*** THE RECORDS ***

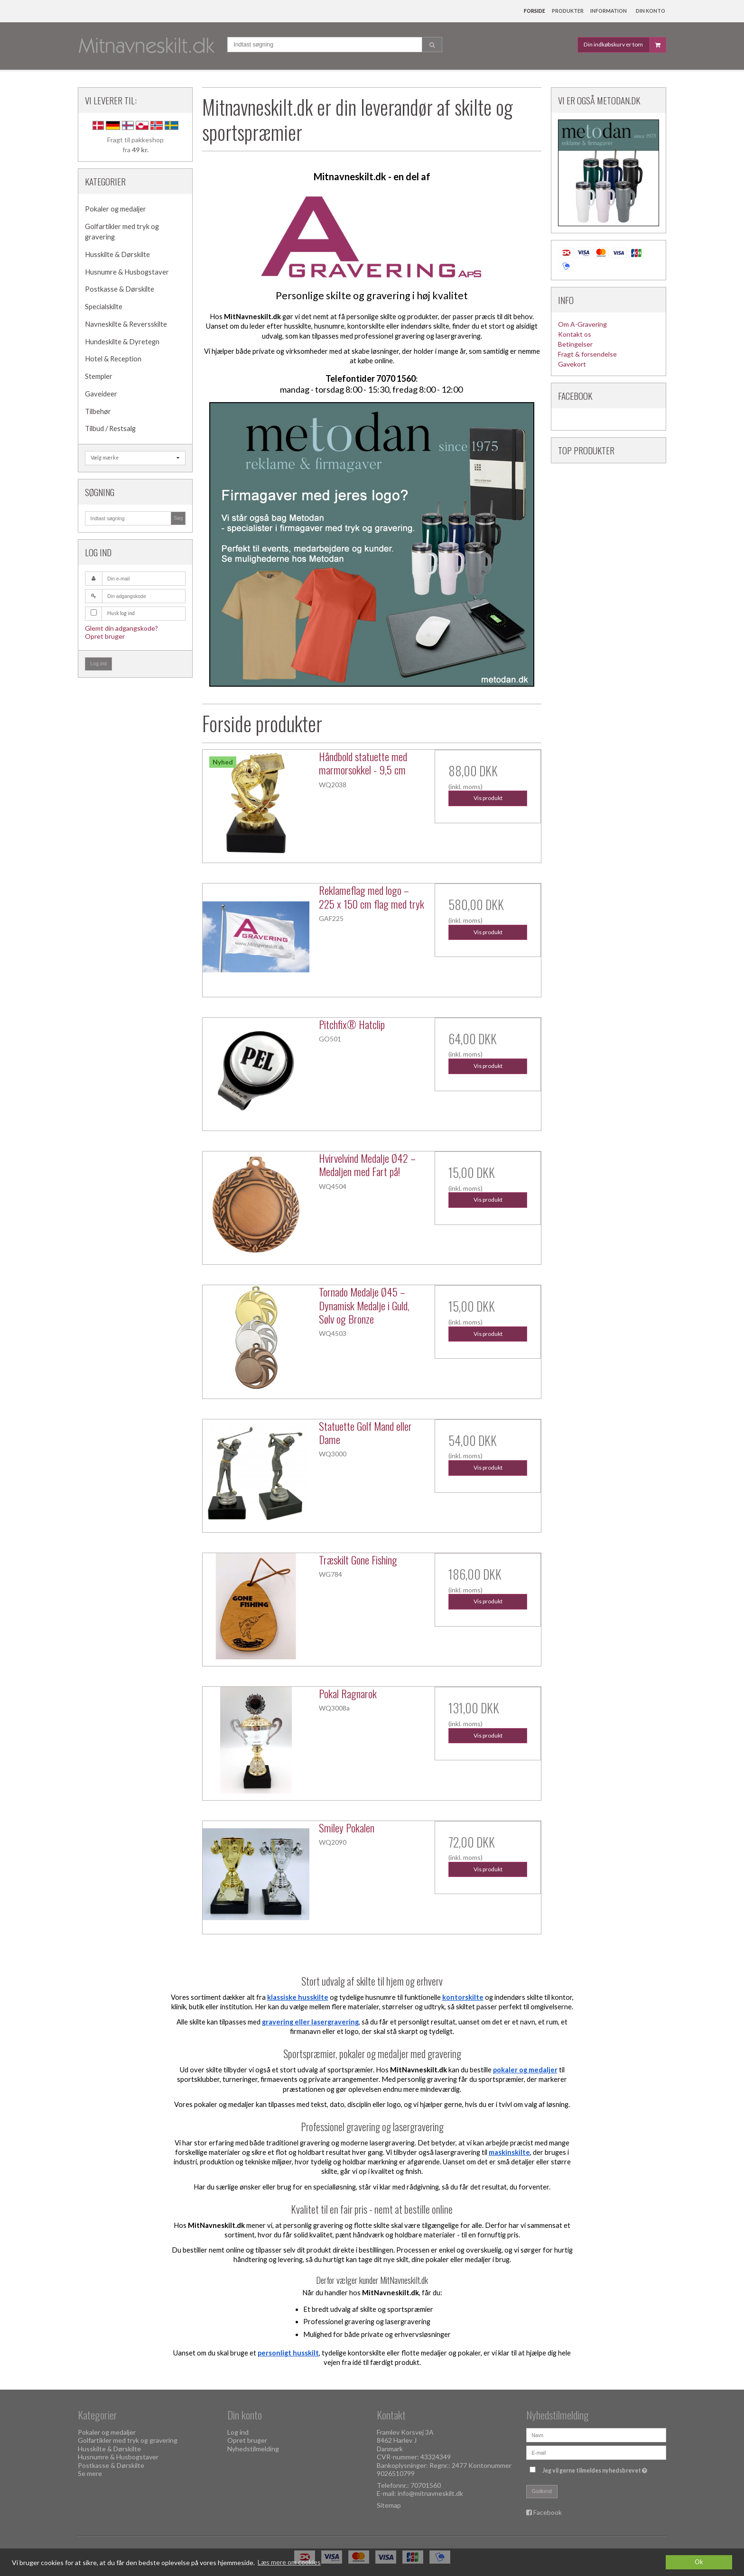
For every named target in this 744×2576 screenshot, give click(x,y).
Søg (178, 518)
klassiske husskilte (297, 1997)
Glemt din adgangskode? (121, 628)
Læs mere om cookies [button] (289, 2562)
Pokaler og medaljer (115, 209)
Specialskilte (103, 307)
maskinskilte (509, 2152)
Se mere (90, 2473)
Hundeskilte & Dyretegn (122, 342)
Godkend (542, 2491)
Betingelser (575, 344)
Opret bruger (105, 636)
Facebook (547, 2512)
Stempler (98, 376)
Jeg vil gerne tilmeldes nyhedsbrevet (596, 2468)
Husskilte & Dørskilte (117, 254)
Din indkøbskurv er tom (625, 44)
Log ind (99, 663)
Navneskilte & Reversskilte (126, 324)
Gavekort (572, 364)
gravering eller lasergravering (310, 2022)
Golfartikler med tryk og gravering (122, 231)
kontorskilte (463, 1997)
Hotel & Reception (113, 359)
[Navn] (596, 2434)
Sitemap (389, 2505)
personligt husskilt (288, 2353)
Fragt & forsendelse (587, 354)
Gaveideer (101, 394)
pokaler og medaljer (525, 2070)
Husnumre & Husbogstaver (127, 272)
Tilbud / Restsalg (110, 428)
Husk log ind (121, 613)
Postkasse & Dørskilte (119, 289)
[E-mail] (596, 2452)
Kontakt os (574, 334)
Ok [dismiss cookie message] (699, 2562)
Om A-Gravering (582, 324)
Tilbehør (98, 411)
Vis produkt (488, 797)
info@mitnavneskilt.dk (430, 2493)
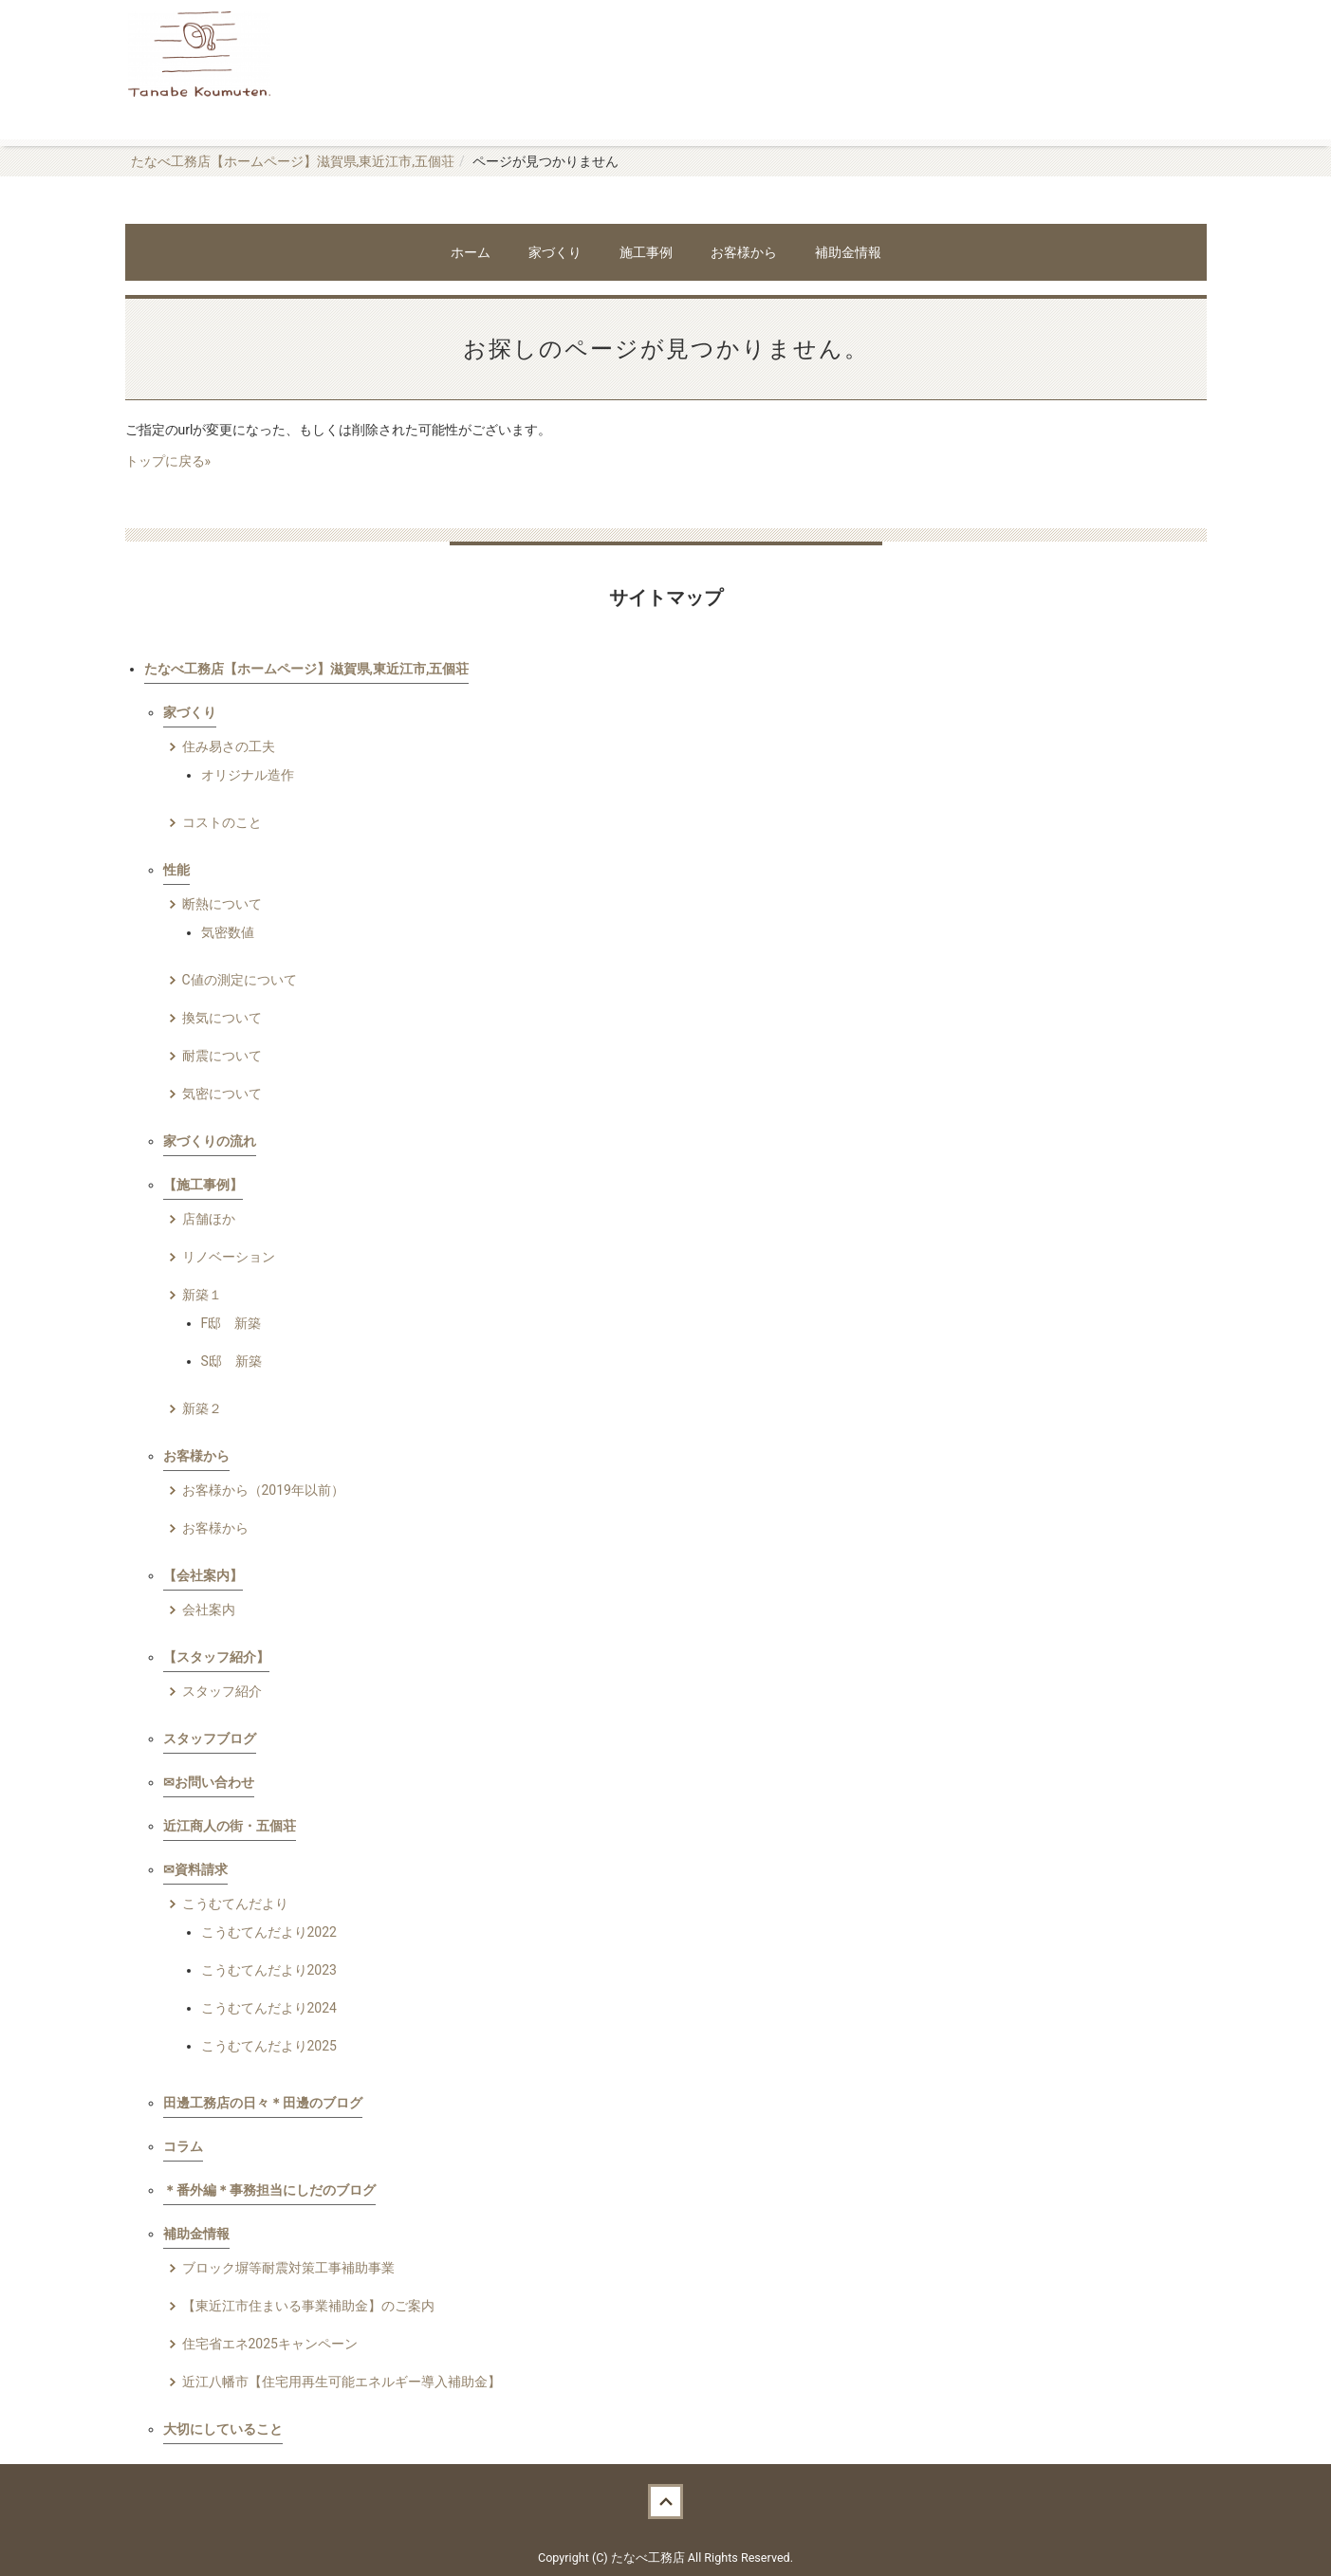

***

* WHAT NEEDS TO BE DONE:
In the data above, find each line that uses the string "medaljer". Copy it.

* REPLY TO THE TASK:
Pokaler og medaljer (115, 209)
pokaler og medaljer (525, 2070)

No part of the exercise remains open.